DATA FOR PROCESSING >>

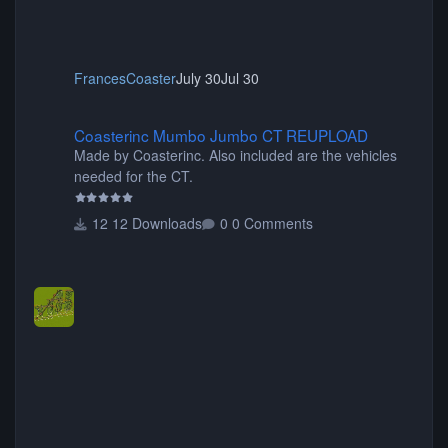
FrancesCoaster
July 30
Jul 30
Coasterinc Mumbo Jumbo CT REUPLOAD
Coasterinc Mumbo Jumbo CT REUPLOAD
Made by Coasterinc. Also included are the vehicles
needed for the CT.
12 Downloads
0 Comments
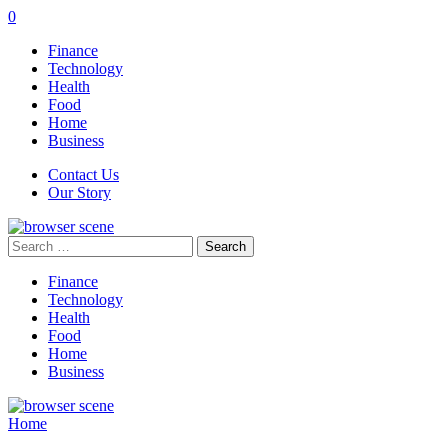
0
Finance
Technology
Health
Food
Home
Business
Contact Us
Our Story
Search
for:
Finance
Technology
Health
Food
Home
Business
Home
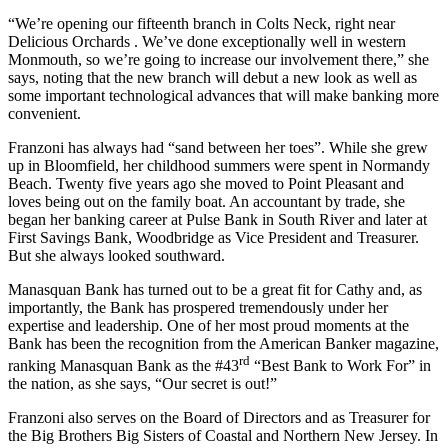
“We’re opening our fifteenth branch in Colts Neck, right near
Delicious Orchards . We’ve done exceptionally well in western
Monmouth, so we’re going to increase our involvement there,” she
says, noting that the new branch will debut a new look as well as
some important technological advances that will make banking more
convenient.
Franzoni has always had “sand between her toes”. While she grew
up in Bloomfield, her childhood summers were spent in Normandy
Beach. Twenty five years ago she moved to Point Pleasant and
loves being out on the family boat. An accountant by trade, she
began her banking career at Pulse Bank in South River and later at
First Savings Bank, Woodbridge as Vice President and Treasurer.
But she always looked southward.
Manasquan Bank has turned out to be a great fit for Cathy and, as
importantly, the Bank has prospered tremendously under her
expertise and leadership. One of her most proud moments at the
Bank has been the recognition from the American Banker magazine,
rd
ranking Manasquan Bank as the #43
“Best Bank to Work For” in
the nation, as she says, “Our secret is out!”
Franzoni also serves on the Board of Directors and as Treasurer for
the Big Brothers Big Sisters of Coastal and Northern New Jersey.
In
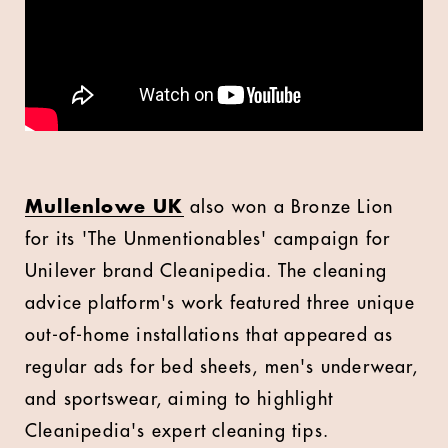
Mullenlowe UK
also won a Bronze Lion
for its 'The Unmentionables' campaign for
Unilever brand Cleanipedia. The cleaning
advice platform's work featured three unique
out-of-home installations that appeared as
regular ads for bed sheets, men's underwear,
and sportswear, aiming to highlight
Cleanipedia's expert cleaning tips.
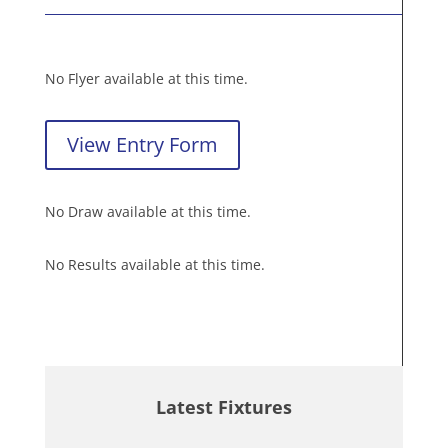
No Flyer available at this time.
View Entry Form
No Draw available at this time.
No Results available at this time.
Latest Fixtures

WHAT TO WORK ON >>
Word for word, print the material above, but without its pictures.

RESULT OF THE EXERCISE >>
FrancesCoaster
July 30
Jul 30
Coasterinc Mumbo Jumbo CT REUPLOAD
Coasterinc Mumbo Jumbo CT REUPLOAD
Made by Coasterinc. Also included are the vehicles
needed for the CT.
12 Downloads
0 Comments
0
Finance
Technology
Health
Food
Home
Business
Contact Us
Our Story
Search
for:
Finance
Technology
Health
Food
Home
Business
Home
“We’re opening our fifteenth branch in Colts Neck, right near
Delicious Orchards . We’ve done exceptionally well in western
Monmouth, so we’re going to increase our involvement there,” she
says, noting that the new branch will debut a new look as well as
some important technological advances that will make banking more
convenient.
Franzoni has always had “sand between her toes”. While she grew
up in Bloomfield, her childhood summers were spent in Normandy
Beach. Twenty five years ago she moved to Point Pleasant and
loves being out on the family boat. An accountant by trade, she
began her banking career at Pulse Bank in South River and later at
First Savings Bank, Woodbridge as Vice President and Treasurer.
But she always looked southward.
Manasquan Bank has turned out to be a great fit for Cathy and, as
importantly, the Bank has prospered tremendously under her
expertise and leadership. One of her most proud moments at the
Bank has been the recognition from the American Banker magazine,
rd
ranking Manasquan Bank as the #43
“Best Bank to Work For” in
the nation, as she says, “Our secret is out!”
Franzoni also serves on the Board of Directors and as Treasurer for
the Big Brothers Big Sisters of Coastal and Northern New Jersey.
In
Mullenlowe UK
also won a Bronze Lion
for its 'The Unmentionables' campaign for
Unilever brand Cleanipedia. The cleaning
advice platform's work featured three unique
out-of-home installations that appeared as
regular ads for bed sheets, men's underwear,
and sportswear, aiming to highlight
Cleanipedia's expert cleaning tips.
No Flyer available at this time.
View Entry Form
No Draw available at this time.
No Results available at this time.
Latest Fixtures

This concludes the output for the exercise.